There are at least two or three examples of epigenetic effects that are extremely well documented and understood. There are other cases where there does seem to be effects at work, normally induced by extreme food deprivation, massive stress or, as ever, smoking.
The paper at hand uses a model of stress in mice. It’s not all that pleasant but basically they restrained a male mouse every day to stress it out. The mouse was then allowed to mate and they found that the male offspring but not the female offspring were hyperglycaemic. Further work revealed the mechanism which is, it has to be said, quite complicated.
The hyperglycaemia, an excess of glucose in the bloodstream often associated with diabetes, was caused by an increase of a process called gluconeogenesis in the liver. This mechanism was in overdrive due to increased expression of a gene called PEPCK. PEPCK is, in part, regulated by a micro-RNA. miRNAs are one of the layers of regulation we didn’t know about 20 years ago. They are short lengths of RNA that can latch on to a gene product and thereby mark it for destruction. The miRNA that regulates PEPCK is itself regulated by another gene called Sfmbt2. The researchers found that there was en epigenetic marker on the promotor of that gene that set this whole cascade off. I hope by now you are starting to get a flavour for how complex the modern world of genetics is and why the Gene Sweep guesses were so wide of the mark.
To summarise then: extreme stress resulted in an epigenetic modification that led to increased amounts of sugar being produced by the stressed out mouse. This makes sense, the body is making fuel available for a flight or fight response. The problem is that this modification is not being reset in the next generation where food is plentiful and there is already enough sugar in the system.
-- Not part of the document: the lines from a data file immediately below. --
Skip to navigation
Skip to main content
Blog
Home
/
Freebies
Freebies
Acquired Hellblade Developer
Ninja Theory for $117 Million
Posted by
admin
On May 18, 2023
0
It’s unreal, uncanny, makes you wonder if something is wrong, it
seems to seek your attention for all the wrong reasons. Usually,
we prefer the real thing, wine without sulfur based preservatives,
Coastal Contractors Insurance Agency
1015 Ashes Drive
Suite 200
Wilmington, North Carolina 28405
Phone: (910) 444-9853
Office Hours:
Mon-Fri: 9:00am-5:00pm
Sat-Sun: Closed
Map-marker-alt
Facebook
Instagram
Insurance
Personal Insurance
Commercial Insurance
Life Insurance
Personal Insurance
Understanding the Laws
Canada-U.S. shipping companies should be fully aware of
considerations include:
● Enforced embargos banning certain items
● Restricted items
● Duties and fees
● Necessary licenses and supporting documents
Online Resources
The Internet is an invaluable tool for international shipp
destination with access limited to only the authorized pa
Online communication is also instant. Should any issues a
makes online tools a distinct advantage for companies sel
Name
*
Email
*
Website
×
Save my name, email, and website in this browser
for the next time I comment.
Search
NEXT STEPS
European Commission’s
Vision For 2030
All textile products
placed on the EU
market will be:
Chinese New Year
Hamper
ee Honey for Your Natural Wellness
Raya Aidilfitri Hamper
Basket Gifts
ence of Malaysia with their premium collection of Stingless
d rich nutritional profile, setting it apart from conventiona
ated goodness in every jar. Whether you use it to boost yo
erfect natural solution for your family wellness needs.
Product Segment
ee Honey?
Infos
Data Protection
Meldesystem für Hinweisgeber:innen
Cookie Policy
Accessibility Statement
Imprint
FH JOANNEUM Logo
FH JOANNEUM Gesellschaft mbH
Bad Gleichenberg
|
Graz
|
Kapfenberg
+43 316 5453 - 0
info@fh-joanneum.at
With sugar production in overdrive the result is hyperglycaemia and the risk of diabetes.
We are only in the very early years of getting a handle on epigenetics. It will undoubtedly reveal some very interesting effects and, who knows, maybe we will find a way of altering these in people and improving public health. Bare in mind, though, that prevention is always better than cure and therefore we need to stop these harmful effects being passed on in the first place. How do we do that? I’m afraid it’s the same old boring advice as always: don’t smoke, eat a healthy diet and try to avoid stress where possible. It sucks, I know, but those are the facts we can be scientifically sure of. Anyone who says otherwise, especially if they have written a book on the topic, is likely leading you merry dance.